Year: Team; Games; Tackles; Interceptions; Fumbles
GP: GS; Cmb; Solo; Ast; Sck; TFL; PD; Int; Yds; Avg; Lng; TD; FF; FR
2019: KC; 12; 4; 22; 13; 9; 1.0; 0; 1; 0; 0; 0.0; 0; 0; 0; 0
2020: KC; 3; 1; 3; 3; 0; 0.0; 0; 0; 0; 0; 0.0; 0; 0; 0; 0
2021: KC; 7; 0; 8; 2; 6; 0.0; 0; 0; 0; 0; 0.0; 0; 0; 0; 0
2022: KC; 16; 0; 48; 22; 26; 3.5; 3; 1; 0; 0; 0.0; 0; 0; 0; 0
2023: NO; 17; 17; 57; 24; 33; 0.0; 1; 1; 0; 0; 0.0; 0; 0; 0; 0
2024: NO; 13; 10; 43; 18; 25; 2.0; 3; 3; 1; 37; 37.0; 37; 0; 0; 0
2025: JAX; 2; 0; 3; 0; 3; 0; 0; 0; 0; 0; 0.0; 0; 0; 0; 0
NYJ: 7; 0; 9; 5; 4; 1.0; 1; 0; 0; 0; 0.0; 0; 0; 0; 0
Career: 77; 32; 193; 87; 106; 7.5; 8; 6; 1; 37; 37.0; 37; 0; 0; 0

===Playoffs===

Year: Team; Games; Tackles; Interceptions; Fumbles
GP: GS; Cmb; Solo; Ast; Sck; TFL; PD; Int; Yds; Avg; Lng; TD; FF; FR
2019: KC; 3; 0; 3; 2; 1; 0.0; 0; 0; 0; 0; 0.0; 0; 0; 0; 0
2022: KC; 3; 0; 5; 4; 1; 1.0; 1; 0; 0; 0; 0.0; 0; 0; 0; 0
Career: 6; 0; 8; 6; 2; 1.0; 1; 0; 0; 0; 0.0; 0; 0; 0; 0

==Personal life==
Saunders has a daughter, who his then-fiancée gave birth to while he was preparing for the 2019 Senior Bowl.
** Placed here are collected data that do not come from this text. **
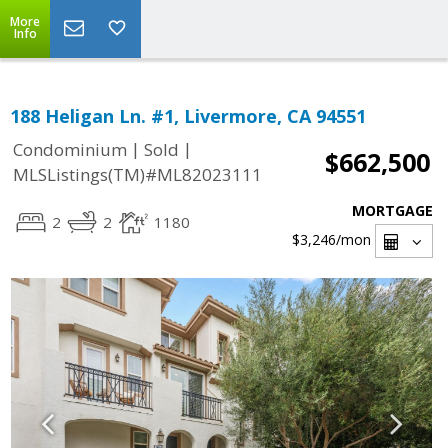
More
Info
188 Heligan Ln. #1, Livermore, CA 94551
|
|
Condominium
Sold
$662,500
MLSListings(TM)#ML82023111
MORTGAGE
2
2
1180
$3,246
/mon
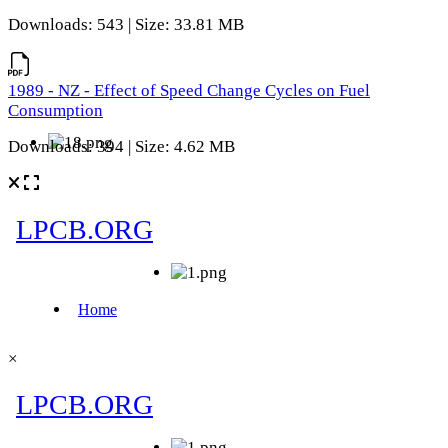
Downloads: 543 | Size: 33.81 MB
1989 - NZ - Effect of Speed Change Cycles on Fuel
Consumption
Downloads: 394 | Size: 4.62 MB
×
Saunders has a brother, Kameron, a professional dancer and choreographer. Kam performed as a dancer on Taylor Swift's The Eras tour. When it was made public that Kam was only able to get flight to the audition since his brother Khalen bought a plane ticket for him, Swifties donated over $20,000 to his charity. His foundation, The Original Element Foundation, focuses on Mentorship, Inclusion and Health and Wellness.